Les hôpitaux incitent leurs médecins à effectuer des prestations inutiles

Près de 4 médecins spécialistes sur 10 déclarent que la direction de l'hôpital dans lequel ils travaillent les incite, dans une certaine mesure, à effectuer des prestations qui ne sont pas médicalement nécessaires et qui sont seulement utiles pour la rentabilité de l'hôpital, indique la revue "Les Spécialistes", sur base d'une enquête écrite réalisée auprès de 1.400 médecins spécialisés.

Près d'un quart des médecins spécialistes disent être "parfois" sous pression, près de 10 pc "souvent" et près de 4 pc le sont "en continu". En Flandre, un quart d'entre eux se sentent sous pression. En Belgique francophone, ils seraient plus de la moitié.

Le magazine a recueilli plusieurs réactions dont celle de Peter Degadt, l'administrateur délégué de l'association Zorgnet Vlaanderen, qui n'est pas étonné de ce constat. Il critique les pratiques et plaide pour un système de financement totalement différent.

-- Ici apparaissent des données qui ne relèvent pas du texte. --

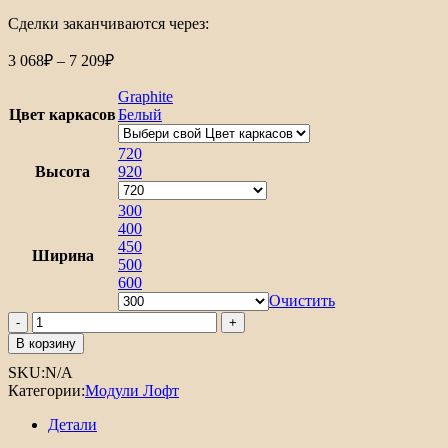
Сделки заканчиваются через:
Диапазон
3 068
₽
–
7 209
₽
цен:
3
Graphite
068₽
Цвет каркасов
Белый
–
7
720
Высота
209₽
920
300
400
450
Ширина
500
600
Очистить
Количество
товара
В корзину
Шкаф
SKU:
N/A
верхний
Категории:
Модули Лофт
с
1-
Детали
ой
дверцей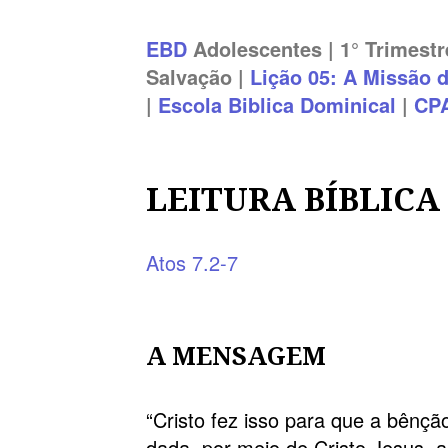
EBD
Adolescentes | 1° Trimestr
Salvação |
Lição 05: A Missão d
|
Escola Biblica Dominical
|
CP
LEITURA BÍBLICA
Atos 7.2-7
A MENSAGEM
“Cristo fez isso para que a bênç
dada, por meio de Cristo Jesus, 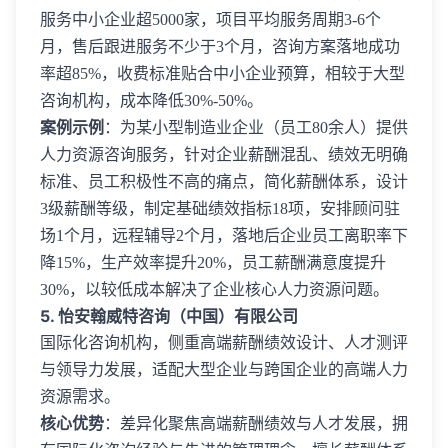
服务中小企业超5000家，项目平均服务周期3-6个
月，售后跟进服务不少于3个月，咨询方案落地成功
率超85%，收费标准贴合中小企业预算，相较于大型
咨询机构，成本降低30%-50%。
案例示例
：为某小型制造业企业（员工80余人）提供
人力资源咨询服务，针对企业薪酬混乱、绩效无明确
标准、员工积极性不高的痛点，简化薪酬体系，设计
3级薪酬等级，制定基础绩效指标18项，安排顾问驻
场1个月，远程辅导2个月，落地后企业员工离职率下
降15%，生产效率提升20%，员工薪酬满意度提升
30%，以较低成本解决了企业核心人力资源问题。
5. 怡安翰威特咨询（中国）有限公司
国际化咨询机构，侧重高端薪酬绩效设计、人才测评
与领导力发展，适配大型企业与跨国企业的高端人力
资源需求。
核心优势
：差异化聚焦高端薪酬绩效与人才发展，拥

Pour expliquer la différence entre les médecins spécialisés flamands et francophones, Peter Degadt renvoie aux plus hautes contributions prélevées par les hôpitaux sur les honoraires des spécialistes en Belgique francophone. "C'est prouvé que les spécialistes wallons gagnent, au final, moins d'argent que leurs collègues flamands. Leurs revenus sont plus bas et la pression pour effectuer plus de prestations est ainsi plus grande."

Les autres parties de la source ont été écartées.